PARTE 2: EL VERDADERO DUEÑO

Ignacio tardó varios segundos en reaccionar.

—Señor Montiel… yo no sabía…

—Ese fue su problema —respondió Sebastián—. Decidió cuánto valía una persona antes de saber quién era.

La sucursal quedó en silencio.

Ignacio intentó recuperar la compostura.

—Podemos atenderlo inmediatamente en mi oficina privada.

—No.

Sebastián señaló a Valentina.

—Ella me atendió cuando pensaba que yo no tenía nada. Quiero que ella gestione el retiro.

El rostro de Ignacio se endureció.

En ese momento se abrieron las puertas del banco.

Entraron dos ejecutivos de la sede central acompañados por una mujer de traje gris. Ignacio palideció al reconocerla: era la directora regional.

—Don Sebastián —dijo ella—. Recibimos la alerta de su cuenta.

El anciano asintió.

—Perfecto. Así ahorraré tiempo.

Sacó de su chaqueta un sobre.

—No vine solamente por un millón.

Ignacio dejó de respirar.

Sebastián explicó que durante veinte años había mantenido en secreto su identidad como fundador del Fondo Montiel. No quería homenajes ni fotografías. Solo quería ayudar a la misma comunidad que lo había ayudado cuando era un joven agricultor sin dinero.
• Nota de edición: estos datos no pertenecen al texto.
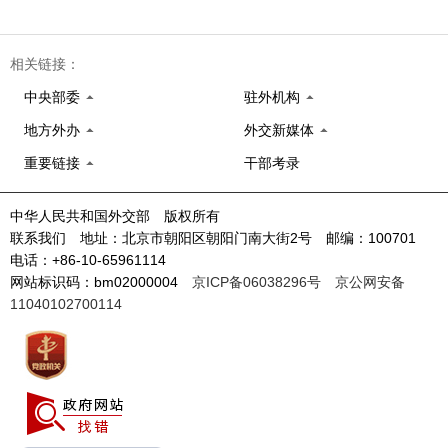
相关链接：
中央部委
驻外机构
地方外办
外交新媒体
重要链接
干部考录
中华人民共和国外交部 版权所有
联系我们 地址：北京市朝阳区朝阳门南大街2号 邮编：100701
电话：+86-10-65961114
网站标识码：bm02000004
京ICP备06038296号
京公网安备
11040102700114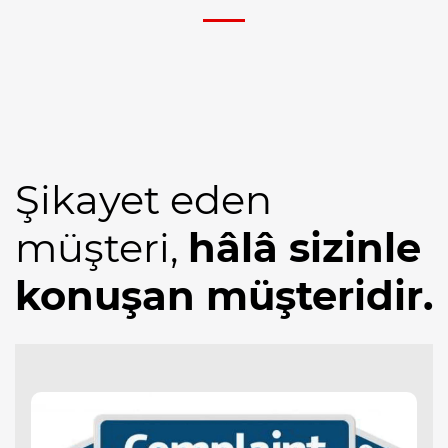
Şikayet eden
müşteri,
hâlâ sizinle
konuşan müşteridir.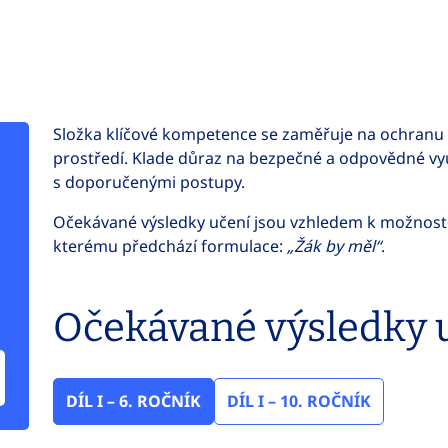
Složka klíčové kompetence se zaměřuje na ochranu 
prostředí. Klade důraz na bezpečné a odpovědné využ
s doporučenými postupy.
Očekávané výsledky učení jsou vzhledem k možnoste
kterému předchází formulace:
„Žák by měl“
.
Očekávané výsledky 
DÍL I – 6. ROČNÍK
DÍL I – 10. ROČNÍK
Pero recientemente había recibido varias quejas.

Pequeños productores aseguraban que aquella sucursal rechazaba préstamos y trataba con desprecio a clientes humildes.

Por eso había venido vestido exactamente como iba todos los días al campo.
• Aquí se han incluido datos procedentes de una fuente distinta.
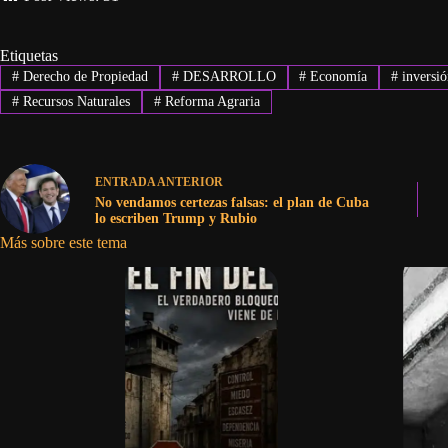
Etiquetas
#
Derecho de Propiedad
#
DESARROLLO
#
Economía
#
inversi
#
Recursos Naturales
#
Reforma Agraria
ENTRADA
ANTERIOR
No vendamos certezas falsas: el plan de Cuba
lo escriben Trump y Rubio
Más sobre este tema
Quería comprobarlo personalmente.

—Y usted acaba de darme la respuesta —dijo mirando a Ignacio.

La directora regional abrió el sobre.

Dentro había documentación para trasladar todas las cuentas del fondo a otra institución.

Ignacio perdió el color.

—Don Sebastián, podemos solucionar esto.

—Eso también pensé.

El anciano miró a Valentina y luego a Fermín.

—Hasta que descubrí que el problema no era el banco. Eran algunas personas.

La directora entendió inmediatamente.

Aquella misma tarde comenzó una investigación interna sobre el trato discriminatorio a clientes y las quejas anteriores contra Ignacio.

Valentina recibió una felicitación formal.

Fermín también fue reconocido por haber tratado siempre con respeto a los clientes, independientemente de su apariencia.

Sebastián finalmente retiró el millón.

Pero antes de marcharse, Ignacio se acercó.

—¿Para qué necesitaba tanto efectivo?

Sebastián sonrió.

—Mañana comienza la cosecha.

Se puso el viejo sombrero.

—Voy a repartir bonos entre treinta familias que llevan años trabajando conmigo.

Entonces caminó hacia la salida con las mismas botas cubiertas de tierra con las que había entrado.

Esta vez nadie se rio.

Porque todos habían aprendido algo que aquella mañana parecía imposible de entender:

el hombre aparentemente más pobre de la sucursal no necesitaba demostrar cuánto dinero tenía.

Solo había entrado para descubrir cuánto respeto tenían los demás.